Тимоша поднял воробья и положил его к себе за пазуху рубашки.

— Я нечаянно, — сказал он. — Зачем вы все от меня умираете?

Он пошел домой; наставало вечернее время, и цветы уже дремали в сумерках на склоне горы. Возле тропинки росла одинокая былинка, ее головка выглядывала из-под обрыва на того, кто шел по земле, и на лице ее блестел маленький чистый свет. Тимоша увидел, что это села капля росы на былинку, чтобы она испила ее, потому что сама былинка ходить пить не умеет.

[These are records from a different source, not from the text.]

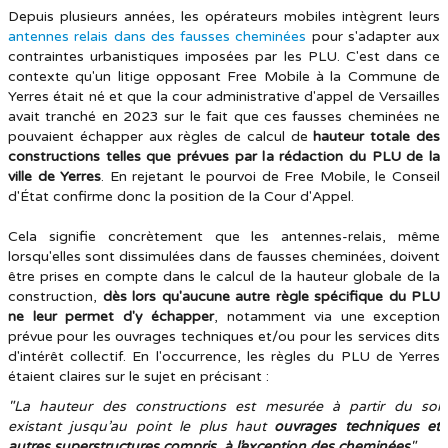
Depuis plusieurs années, les opérateurs mobiles intègrent leurs
antennes relais dans des fausses cheminées
pour s'adapter aux
contraintes urbanistiques imposées par les PLU. C'est dans ce
contexte qu'un litige opposant Free Mobile à la Commune de
Yerres était né et que la cour administrative d'appel de Versailles
avait tranché en 2023 sur le fait que ces fausses cheminées ne
pouvaient échapper aux règles de calcul de
hauteur totale des
constructions telles que prévues par la rédaction du PLU de la
ville de Yerres
. En rejetant le pourvoi de Free Mobile, le Conseil
d'État confirme donc la position de la Cour d'Appel.
Cela signifie concrètement que les antennes-relais, même
lorsqu'elles sont dissimulées dans de fausses cheminées, doivent
être prises en compte dans le calcul de la hauteur globale de la
construction,
dès lors qu'aucune autre règle spécifique du PLU
ne leur permet d'y échapper
, notamment via une exception
prévue pour les ouvrages techniques et/ou pour les services dits
d'intérêt collectif. En l'occurrence, les règles du PLU de Yerres
étaient claires sur le sujet en précisant :
"La hauteur des constructions est mesurée à partir du sol
existant jusqu’au point le plus haut
ouvrages techniques et
autres superstructures compris, à l’exception des cheminées
".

«Это добрая капля!» — подумал Тимоша.

Здесь разноцветная большая бабочка села на эту былинку и затрепетала крыльями. Тимоша испугался: он никогда еще не видел такой бабочки. Она была велика, словно птичка, и крылья ее были в цветах, каких Тимоша не видел нигде на земле и не видел на небе, когда горит утренняя и вечерняя заря. С крыльев бабочки светились разноцветные огни, а от дрожания ее крыльев мальчику казалось, что свет отходит от нее отдельно и звучит, как зовущий его тихий голос. Тимошу влекла к себе эта трепещущая бабочка, и он захотел схватить ее, чтобы она была с ним и чтобы лучше рассмотреть ее крылья, на которых нарисовано было, чего нет на свете. Эта бабочка совсем не похожа была на ту бедную бабочку, которую вместе с камешком сдунул ветер, и на ту, которую склевал воробей.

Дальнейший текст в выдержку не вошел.